Brian Tyler: I go with the flow, and what I love about film scoring is it’s a good thing to sound different, whereas when you’re working on records, if there’s a pop act or a rock act, sometimes your fans can be like, ‘Wait, why did you change your style, what are you doing?’ And this allows you to really spread your wings and challenge yourself to do different kinds of music. Early on, in 2000, I was nominated for an Emmy and all these things for, like, two scores, a film score and then a score I did for Showtime.
Q: How do you go about discovering new music and constantly informing that side of your brain?
Brian Tyler: For me, Tuesday is like Christmas every week. I probably go through thirty albums each Tuesday. They’re not genre-specific. It’s almost like I feel there’s so much good music out there. I usually get it on iTunes, and all across my browser I’m constantly clicking because there’s a lot of great stuff that’s not released or isn’t put out by a label but you can listen to online.
Q: Is there a score that you’ve done that you consider your proudest moment?
Brian Tyler: I think the last few – Thor: The Dark World, Iron Man 3, Now You See Me – were all movies that captured something about filmmaking that I love, which is they are movies that I would love to go see in the theater. So as time goes, it’s kind of like I’m always trying to improve on the last, so hopefully that means that the latest score is the best score.
Q: Who has been your greatest mentor and what’s the most valuable thing you learned from them?
Brian Tyler: From observing John Williams’ career and him as a person, I have learned a lot. I’ve had the privilege of speaking with him a number of times. And the thing that he always said that I thought was great was that no matter what – it’s something along these lines – you can’t think about or worry about the reaction of others or seek awards ‘cause it’s just about the music.

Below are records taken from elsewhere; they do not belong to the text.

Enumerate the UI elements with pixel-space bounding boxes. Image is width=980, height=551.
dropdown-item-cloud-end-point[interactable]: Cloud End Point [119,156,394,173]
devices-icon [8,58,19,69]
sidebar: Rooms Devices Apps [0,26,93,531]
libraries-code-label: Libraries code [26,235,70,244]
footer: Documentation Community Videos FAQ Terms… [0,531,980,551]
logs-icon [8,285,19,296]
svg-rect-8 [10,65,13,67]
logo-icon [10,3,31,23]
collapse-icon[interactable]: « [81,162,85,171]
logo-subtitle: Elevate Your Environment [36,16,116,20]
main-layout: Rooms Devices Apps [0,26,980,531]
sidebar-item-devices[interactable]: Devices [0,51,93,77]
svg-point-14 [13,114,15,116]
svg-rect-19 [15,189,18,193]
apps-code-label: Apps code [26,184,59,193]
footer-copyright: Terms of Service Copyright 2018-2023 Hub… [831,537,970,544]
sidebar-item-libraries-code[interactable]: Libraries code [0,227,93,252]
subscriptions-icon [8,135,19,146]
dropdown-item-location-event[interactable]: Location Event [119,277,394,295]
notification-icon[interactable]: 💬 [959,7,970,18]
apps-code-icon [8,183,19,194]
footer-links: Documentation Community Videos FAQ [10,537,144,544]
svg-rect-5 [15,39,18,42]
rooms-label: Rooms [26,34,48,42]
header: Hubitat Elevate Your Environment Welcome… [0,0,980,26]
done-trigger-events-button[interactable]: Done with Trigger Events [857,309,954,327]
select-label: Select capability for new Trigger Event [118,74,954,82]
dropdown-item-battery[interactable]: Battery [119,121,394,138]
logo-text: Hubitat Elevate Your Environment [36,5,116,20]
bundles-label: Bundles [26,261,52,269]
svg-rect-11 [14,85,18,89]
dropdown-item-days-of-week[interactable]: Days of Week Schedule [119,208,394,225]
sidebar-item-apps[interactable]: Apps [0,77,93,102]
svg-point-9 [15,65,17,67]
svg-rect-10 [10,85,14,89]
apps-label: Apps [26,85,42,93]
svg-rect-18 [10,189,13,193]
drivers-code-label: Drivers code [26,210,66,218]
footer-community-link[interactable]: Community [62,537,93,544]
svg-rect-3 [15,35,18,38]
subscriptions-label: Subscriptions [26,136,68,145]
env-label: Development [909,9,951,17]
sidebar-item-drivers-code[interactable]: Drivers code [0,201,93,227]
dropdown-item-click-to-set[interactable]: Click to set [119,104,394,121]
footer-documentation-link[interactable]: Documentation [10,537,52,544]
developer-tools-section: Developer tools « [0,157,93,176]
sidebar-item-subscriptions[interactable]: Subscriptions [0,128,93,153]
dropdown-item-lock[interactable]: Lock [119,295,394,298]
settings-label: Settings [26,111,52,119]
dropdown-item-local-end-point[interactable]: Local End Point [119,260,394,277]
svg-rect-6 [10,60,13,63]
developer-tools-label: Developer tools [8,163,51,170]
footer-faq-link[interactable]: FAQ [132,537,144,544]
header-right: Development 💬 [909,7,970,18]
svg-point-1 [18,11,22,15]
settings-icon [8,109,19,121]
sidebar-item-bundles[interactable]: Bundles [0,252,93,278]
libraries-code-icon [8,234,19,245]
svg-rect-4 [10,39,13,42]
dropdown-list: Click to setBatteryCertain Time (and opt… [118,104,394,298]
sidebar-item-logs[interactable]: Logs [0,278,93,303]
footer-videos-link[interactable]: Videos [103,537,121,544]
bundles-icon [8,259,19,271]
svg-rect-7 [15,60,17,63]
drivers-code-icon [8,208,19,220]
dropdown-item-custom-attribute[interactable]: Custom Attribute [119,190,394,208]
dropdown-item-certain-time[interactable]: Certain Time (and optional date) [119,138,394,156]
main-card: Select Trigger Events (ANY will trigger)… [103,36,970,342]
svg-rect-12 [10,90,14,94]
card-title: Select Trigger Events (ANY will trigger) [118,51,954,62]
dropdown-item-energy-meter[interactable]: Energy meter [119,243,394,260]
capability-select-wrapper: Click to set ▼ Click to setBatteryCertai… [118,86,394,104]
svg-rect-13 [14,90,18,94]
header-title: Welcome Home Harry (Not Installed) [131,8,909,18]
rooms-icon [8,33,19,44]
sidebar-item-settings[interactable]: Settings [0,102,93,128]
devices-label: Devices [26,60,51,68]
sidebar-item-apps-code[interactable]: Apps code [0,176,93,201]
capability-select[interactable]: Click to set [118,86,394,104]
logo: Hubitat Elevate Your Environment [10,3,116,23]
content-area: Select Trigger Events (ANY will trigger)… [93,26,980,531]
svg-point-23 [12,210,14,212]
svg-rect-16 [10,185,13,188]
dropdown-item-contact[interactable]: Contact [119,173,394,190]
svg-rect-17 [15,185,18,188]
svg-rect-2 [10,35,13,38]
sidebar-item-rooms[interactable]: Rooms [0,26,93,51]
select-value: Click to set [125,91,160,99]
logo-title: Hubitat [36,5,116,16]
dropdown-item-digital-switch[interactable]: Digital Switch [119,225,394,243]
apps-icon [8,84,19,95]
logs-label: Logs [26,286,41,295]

Q: How many people work for you?
Brian Tyler: It depends. Two days ago, it would have been maybe a hundred and forty because of all the musicians playing in the orchestra and the orchestrators and engineers and music editors. But probably I usually have four music editors going all year round and a couple engineers. And here at the studio I have, like, three or four assistants. And then I’m supervising music on different projects. And I almost always have about four or five orchestrators working; there are people here that are responsible for a lot of the technology and making sure systems are running. There are a lot of people working to make things run smoothly because it’s a lot going on.
Q: What’s your biggest dream and how close are you to accomplishing it?

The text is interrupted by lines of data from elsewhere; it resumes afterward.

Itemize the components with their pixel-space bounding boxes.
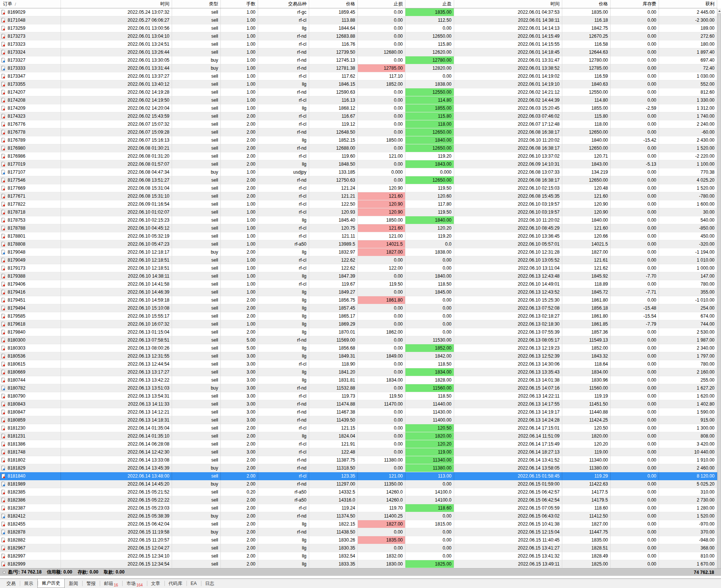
table-row[interactable]: 81803032022.06.13 08:00:26sell5.00llg185… [0, 344, 717, 352]
table-row[interactable]: 81776712022.06.08 15:31:10sell2.00rf-cl1… [0, 192, 717, 200]
table-row[interactable]: 81818292022.06.14 13:45:39buy2.00rf-nd11… [0, 464, 717, 472]
tab-market[interactable]: 市场164 [122, 579, 147, 588]
table-row[interactable]: 81819892022.06.14 14:45:20buy2.00rf-nd11… [0, 480, 717, 488]
column-header-open-time[interactable]: 时间 [61, 0, 172, 8]
tab-account-history[interactable]: 账户历史 [37, 579, 65, 588]
table-row[interactable]: 81776692022.06.08 15:31:04sell2.00rf-cl1… [0, 184, 717, 192]
column-header-take-profit[interactable]: 止盈 [405, 0, 454, 8]
table-row[interactable]: 81767782022.06.07 15:09:28sell2.00rf-nd1… [0, 128, 717, 136]
table-row[interactable]: 81818402022.06.14 13:48:00sell2.00rf-cl1… [0, 472, 717, 480]
table-row[interactable]: 81787882022.06.10 04:45:12sell1.00rf-cl1… [0, 224, 717, 232]
tab-experts[interactable]: EA [187, 579, 201, 588]
table-row[interactable]: 81790492022.06.10 12:18:51sell1.00rf-cl1… [0, 256, 717, 264]
table-row[interactable]: 81807902022.06.13 13:54:31sell3.00rf-cl1… [0, 392, 717, 400]
table-row[interactable]: 81807822022.06.13 13:51:03buy3.00rf-nd11… [0, 384, 717, 392]
table-row[interactable]: 81805362022.06.13 12:31:55sell3.00llg184… [0, 352, 717, 360]
column-header-symbol[interactable]: 交易品种 [258, 0, 309, 8]
table-row[interactable]: 81732732022.06.01 13:04:10sell1.00rf-nd1… [0, 32, 717, 40]
table-row[interactable]: 81742082022.06.02 14:19:50sell1.00rf-cl1… [0, 96, 717, 104]
table-row[interactable]: 81733472022.06.01 13:37:27sell1.00rf-cl1… [0, 72, 717, 80]
scrollbar-thumb[interactable] [718, 13, 721, 571]
table-row[interactable]: 81823852022.06.15 05:21:52sell0.20rf-a50… [0, 488, 717, 496]
tab-mailbox[interactable]: 邮箱16 [100, 579, 122, 588]
table-row[interactable]: 81769862022.06.08 01:31:20sell2.00rf-cl1… [0, 152, 717, 160]
table-row[interactable]: 81806692022.06.13 13:17:27sell3.00llg184… [0, 368, 717, 376]
table-row[interactable]: 81733242022.06.01 13:26:44sell1.00rf-nd1… [0, 48, 717, 56]
cell-swap: 0.00 [611, 144, 659, 152]
table-row[interactable]: 81807442022.06.13 13:42:22sell3.00llg183… [0, 376, 717, 384]
table-row[interactable]: 81795852022.06.10 15:55:17sell2.00llg186… [0, 312, 717, 320]
tab-exposure[interactable]: 展示 [20, 579, 37, 588]
table-row[interactable]: 81823862022.06.15 05:22:22sell2.00rf-a50… [0, 496, 717, 504]
vertical-scrollbar[interactable] [717, 8, 721, 576]
table-row[interactable]: 81813862022.06.14 06:28:08sell2.00rf-cl1… [0, 440, 717, 448]
table-row[interactable]: 81767762022.06.07 15:07:32sell2.00rf-cl1… [0, 120, 717, 128]
table-row[interactable]: 81828782022.06.15 11:19:58buy2.00rf-nd11… [0, 528, 717, 536]
table-row[interactable]: 81791732022.06.10 12:18:51sell1.00rf-cl1… [0, 264, 717, 272]
cell-open-time: 2022.06.15 11:20:57 [61, 536, 172, 544]
table-row[interactable]: 81829672022.06.15 12:04:27sell2.00llg183… [0, 544, 717, 552]
table-row[interactable]: 81812302022.06.14 01:35:04sell2.00rf-cl1… [0, 424, 717, 432]
table-row[interactable]: 81829992022.06.15 12:34:54sell2.00llg183… [0, 560, 717, 568]
cell-profit: 1 910.00 [659, 456, 717, 464]
table-row[interactable]: 81733272022.06.01 13:30:05buy1.00rf-nd12… [0, 56, 717, 64]
table-row[interactable]: 81778222022.06.09 01:16:54sell1.00rf-cl1… [0, 200, 717, 208]
table-row[interactable]: 81775462022.06.08 13:51:27sell2.00rf-nd1… [0, 176, 717, 184]
column-header-swap[interactable]: 库存费 [611, 0, 659, 8]
table-row[interactable]: 81788082022.06.10 05:47:23sell1.00rf-a50… [0, 240, 717, 248]
table-row[interactable]: 81823872022.06.15 05:23:03sell2.00rf-cl1… [0, 504, 717, 512]
table-row[interactable]: 81829972022.06.15 12:34:10sell2.00llg183… [0, 552, 717, 560]
table-row[interactable]: 81733332022.06.01 13:31:44buy1.00rf-nd12… [0, 64, 717, 72]
table-row[interactable]: 81769802022.06.08 01:30:21sell2.00rf-nd1… [0, 144, 717, 152]
table-row[interactable]: 81690292022.05.24 13:07:32sell1.00rf-gc1… [0, 8, 717, 16]
table-row[interactable]: 81771072022.06.08 04:47:34buy1.00usdjpy1… [0, 168, 717, 176]
tab-journal[interactable]: 日志 [201, 579, 219, 588]
table-row[interactable]: 81794512022.06.10 14:59:18sell2.00llg185… [0, 296, 717, 304]
table-row[interactable]: 81742072022.06.02 14:19:28sell1.00rf-nd1… [0, 88, 717, 96]
table-row[interactable]: 81770192022.06.08 01:57:07sell2.00llg184… [0, 160, 717, 168]
column-header-profit[interactable]: 获利 [659, 0, 717, 8]
table-row[interactable]: 81803002022.06.13 07:58:51sell5.00rf-nd1… [0, 336, 717, 344]
table-row[interactable]: 81798402022.06.13 01:15:04sell2.00llg187… [0, 328, 717, 336]
table-row[interactable]: 81794162022.06.10 14:46:39sell1.00llg184… [0, 288, 717, 296]
table-row[interactable]: 81733232022.06.01 13:24:51sell1.00rf-cl1… [0, 40, 717, 48]
tab-news[interactable]: 新闻 [65, 579, 82, 588]
tab-articles[interactable]: 文章 [147, 579, 164, 588]
table-row[interactable]: 81824122022.06.15 05:38:39buy2.00rf-nd11… [0, 512, 717, 520]
table-row[interactable]: 81788012022.06.10 05:32:19sell1.00rf-cl1… [0, 232, 717, 240]
table-row[interactable]: 81742092022.06.02 14:20:04sell1.00llg186… [0, 104, 717, 112]
column-header-lots[interactable]: 手数 [221, 0, 258, 8]
table-row[interactable]: 81732592022.06.01 13:00:56sell1.00llg184… [0, 24, 717, 32]
table-row[interactable]: 81812312022.06.14 01:35:10sell2.00llg182… [0, 432, 717, 440]
table-row[interactable]: 81806152022.06.13 12:44:54sell3.00rf-cl1… [0, 360, 717, 368]
column-header-order[interactable]: 订单 / [0, 0, 61, 8]
table-row[interactable]: 81793882022.06.10 14:38:11sell1.00llg184… [0, 272, 717, 280]
scroll-up-arrow-icon[interactable] [718, 8, 721, 13]
table-row[interactable]: 81767892022.06.07 15:16:13sell2.00llg185… [0, 136, 717, 144]
table-row[interactable]: 81808472022.06.13 14:12:21sell3.00rf-nd1… [0, 408, 717, 416]
table-row[interactable]: 81743232022.06.02 15:43:59sell2.00rf-cl1… [0, 112, 717, 120]
cell-open-price: 1865.17 [309, 312, 358, 320]
tab-alerts[interactable]: 警报 [82, 579, 100, 588]
table-row[interactable]: 81808432022.06.13 14:11:33sell3.00rf-nd1… [0, 400, 717, 408]
column-header-stop-loss[interactable]: 止损 [358, 0, 405, 8]
table-row[interactable]: 81808592022.06.13 14:18:31sell3.00rf-nd1… [0, 416, 717, 424]
column-header-close-time[interactable]: 时间 [454, 0, 562, 8]
table-row[interactable]: 81794062022.06.10 14:41:58sell1.00rf-cl1… [0, 280, 717, 288]
column-header-close-price[interactable]: 价格 [562, 0, 611, 8]
table-row[interactable]: 81817482022.06.14 12:42:30sell3.00rf-cl1… [0, 448, 717, 456]
table-row[interactable]: 81710482022.05.27 06:06:27sell1.00rf-cl1… [0, 16, 717, 24]
column-header-open-price[interactable]: 价格 [309, 0, 358, 8]
column-header-type[interactable]: 类型 [172, 0, 221, 8]
table-row[interactable]: 81787182022.06.10 01:02:07sell1.00rf-cl1… [0, 208, 717, 216]
table-row[interactable]: 81818022022.06.14 13:33:08sell2.00rf-nd1… [0, 456, 717, 464]
table-row[interactable]: 81796182022.06.10 16:07:32sell1.00llg186… [0, 320, 717, 328]
tab-trade[interactable]: 交易 [2, 579, 20, 588]
table-row[interactable]: 81824552022.06.15 06:42:04sell2.00llg182… [0, 520, 717, 528]
table-row[interactable]: 81828822022.06.15 11:20:57sell2.00llg183… [0, 536, 717, 544]
tab-code-base[interactable]: 代码库 [164, 579, 187, 588]
table-row[interactable]: 81794942022.06.10 15:10:08sell2.00llg185… [0, 304, 717, 312]
table-row[interactable]: 81790482022.06.10 12:18:17buy2.00llg1832… [0, 248, 717, 256]
table-row[interactable]: 81787532022.06.10 02:15:23sell1.00llg184… [0, 216, 717, 224]
table-row[interactable]: 81733552022.06.01 13:40:12sell1.00llg184… [0, 80, 717, 88]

Brian Tyler: I did have very specific goals at first. I remember saying, ‘I’ll be happy if I write a piece of music that ever gets used in a movie.’ And then it was, ‘I’ll be happy when I go to the theater and I actually see that it says music composed by Brian Tyler on the screen.’ You keep on moving the goal post really forever. You have to enjoy it while you’re doing it and realize you’re just kind of incrementally going through and achieving different goals instead of one primary one. That’s how I’ve approached it lately.
Q: Looking back on your very first film, Bartender, is there something that you learned that you have been applying ever since?
Brian Tyler: On that first film, I had to claw my way out of a giant disaster. I had worked on that score for maybe, eight or nine months, and one day toward the very end, when we were about to finish, all the hard drives, including all the back-ups and double back-ups, were all erased though some virus. I sent the drives to a place that recovers drives from the bottom of oceans with laptops that have sunk with ships and they weren’t even able to recover it.